3.) My understanding from my boss today is that the french prosecutor said that the Co Pilot had activated his Oxygen Mask. This would explain why there was nothing from him on the CVR.
I am not saying that I am totally convinced that the Co-Pilot is blameless. I just don't think he was trying to commit suicide like the media would have us believe. I think the French Prosecutor is suspicious in that so far he is the only source of information. If you are suicidal and you are a pilot and want to kill yourself, why wouldn't you wait till the pilot leaves and just drive the plane into the ground. The plane went into a descent, but the rate of descent was slowing, which is a possible indication that the Co pilot was pulling back on the stick and making some progress.
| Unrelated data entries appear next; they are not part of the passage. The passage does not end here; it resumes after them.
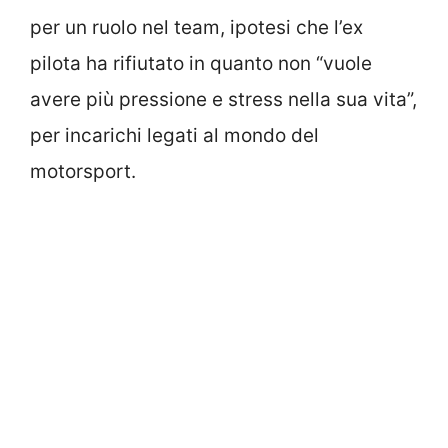
per un ruolo nel team, ipotesi che l’ex
pilota ha rifiutato in quanto non “vuole
avere più pressione e stress nella sua vita”,
per incarichi legati al mondo del
motorsport.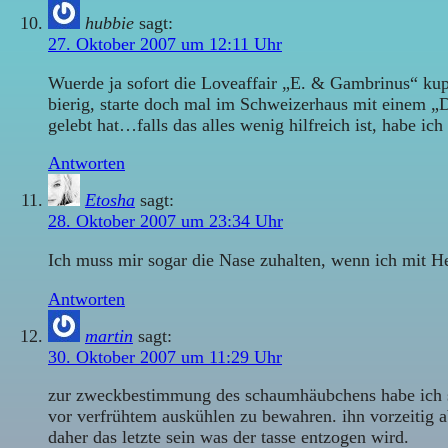
hubbie
sagt:
27. Oktober 2007 um 12:11 Uhr
Wuerde ja sofort die Loveaffair „E. & Gambrinus“ kuppe
bierig, starte doch mal im Schweizerhaus mit einem „D
gelebt hat…falls das alles wenig hilfreich ist, habe i
Antworten
Etosha
sagt:
28. Oktober 2007 um 23:34 Uhr
Ich muss mir sogar die Nase zuhalten, wenn ich mit He
Antworten
martin
sagt:
30. Oktober 2007 um 11:29 Uhr
zur zweckbestimmung des schaumhäubchens habe ich so
vor verfrühtem auskühlen zu bewahren. ihn vorzeitig a
daher das letzte sein was der tasse entzogen wird.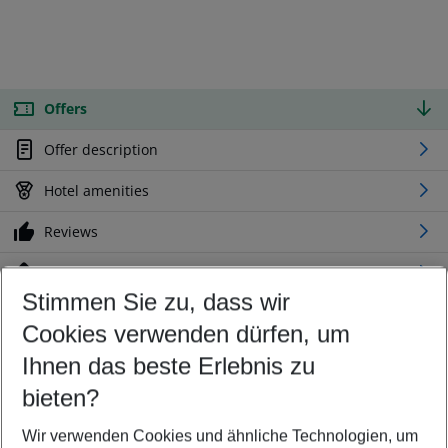
Offers
Offer description
Hotel amenities
Reviews
Location
Stimmen Sie zu, dass wir
Cookies verwenden dürfen, um
Customize your offer
Find the perfect deal which suits your best
Ihnen das beste Erlebnis zu
Your departure airport
bieten?
Any airport
Wir verwenden Cookies und ähnliche Technologien, um
Select your date range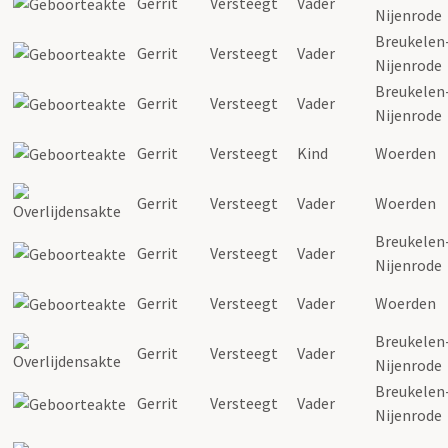
Gerrit
Versteegt
Vader
Nijenrode
Breukelen
Gerrit
Versteegt
Vader
Nijenrode
Breukelen
Gerrit
Versteegt
Vader
Nijenrode
Gerrit
Versteegt
Kind
Woerden
Gerrit
Versteegt
Vader
Woerden
Breukelen
Gerrit
Versteegt
Vader
Nijenrode
Gerrit
Versteegt
Vader
Woerden
Breukelen
Gerrit
Versteegt
Vader
Nijenrode
Breukelen
Gerrit
Versteegt
Vader
Nijenrode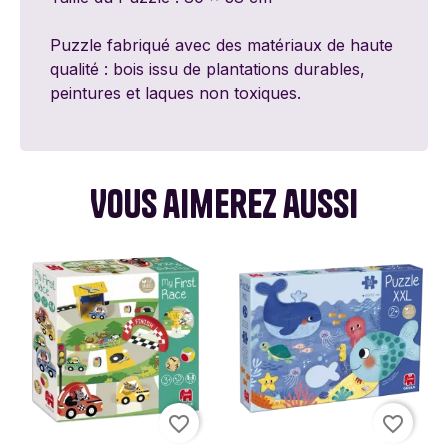
Puzzle fabriqué avec des matériaux de haute
qualité : bois issu de plantations durables,
peintures et laques non toxiques.
Vous aimerez aussi
favorite_border
favorite_border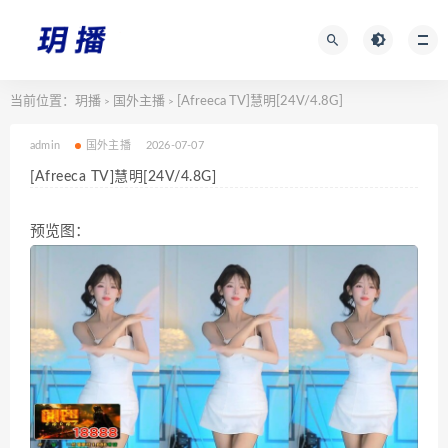
当前位置：
玥播
国外主播
[Afreeca TV]慧明[24V/4.8G]
>
>
admin
国外主播
2026-07-07
[Afreeca TV]慧明[24V/4.8G]
预览图：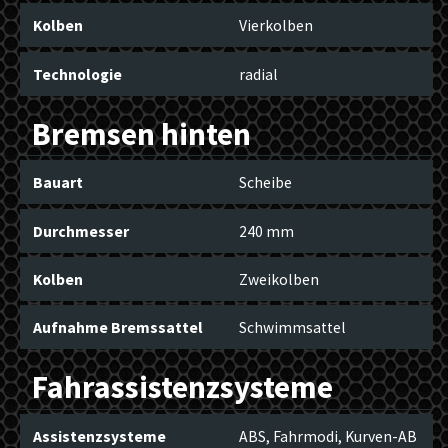
Kolben
Vierkolben
Technologie
radial
Bremsen hinten
Bauart
Scheibe
Durchmesser
240 mm
Kolben
Zweikolben
Aufnahme Bremssattel
Schwimmsattel
Fahrassistenzsysteme
Assistenzsysteme
ABS, Fahrmodi, Kurven-AB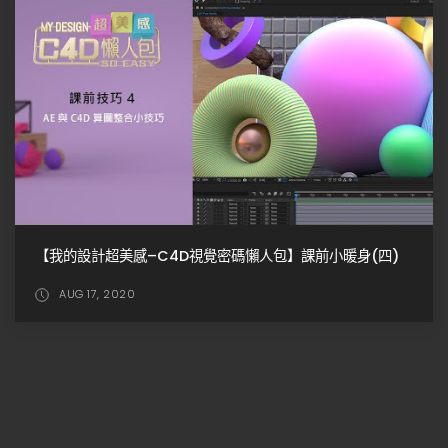
C4D SOFTBODY SQUEEZE / C4D圓球擠壓技巧
AUG 07, 2019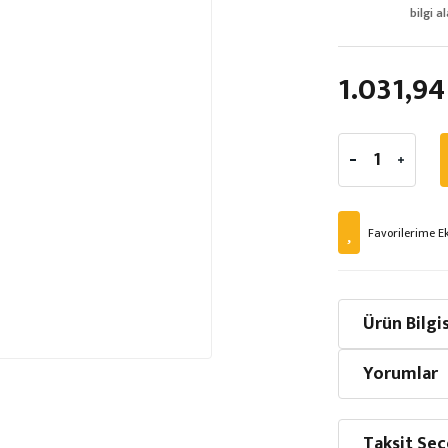
bilgi al
1.031,94
Ürün Bilgis
Yorumlar
Taksit Seç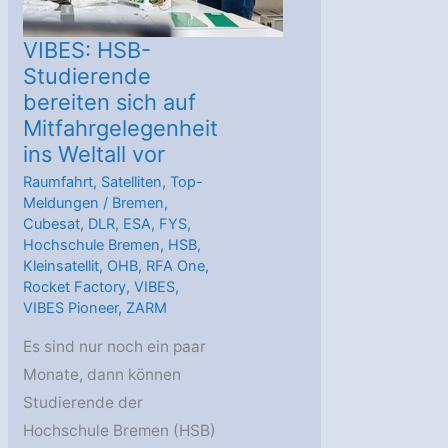
VIBES: HSB-
Studierende
bereiten sich auf
Mitfahrgelegenheit
ins Weltall vor
Raumfahrt
,
Satelliten
,
Top-
Meldungen
/
Bremen
,
Cubesat
,
DLR
,
ESA
,
FYS
,
Hochschule Bremen
,
HSB
,
Kleinsatellit
,
OHB
,
RFA One
,
Rocket Factory
,
VIBES
,
VIBES Pioneer
,
ZARM
Es sind nur noch ein paar
Monate, dann können
Studierende der
Hochschule Bremen (HSB)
When the plane went nose down, the speed of the plane originally picked up, but then over time it slowed down. Again, indicating that the Co-pilot was trying to pull it out of a dive.
It's my understanding that the Co-Pilot had relatively few hours of flight time in this model. I just think he was fighting the plane as best he could, and he didn't want to let go of the stick to let the pilot in, because he could see progress. Could the pilot have helped him....probably.....Was the pilot better trained on how to deal with a possibly frozen AOA sensor....more than likely.... Could the pilot have saved the plane, who knows...... I just think there is too many things that don't add up in this one to think that this is a simple open and shut case of the Co-pilot being depressed and committing suicide..... the Company line doesn't make sense..... Not saying the Co Pilot is totally blameless.... Sure sounds like to me that Airbus has some HUGE culpability here, even if the Co-pilot did not act correctly.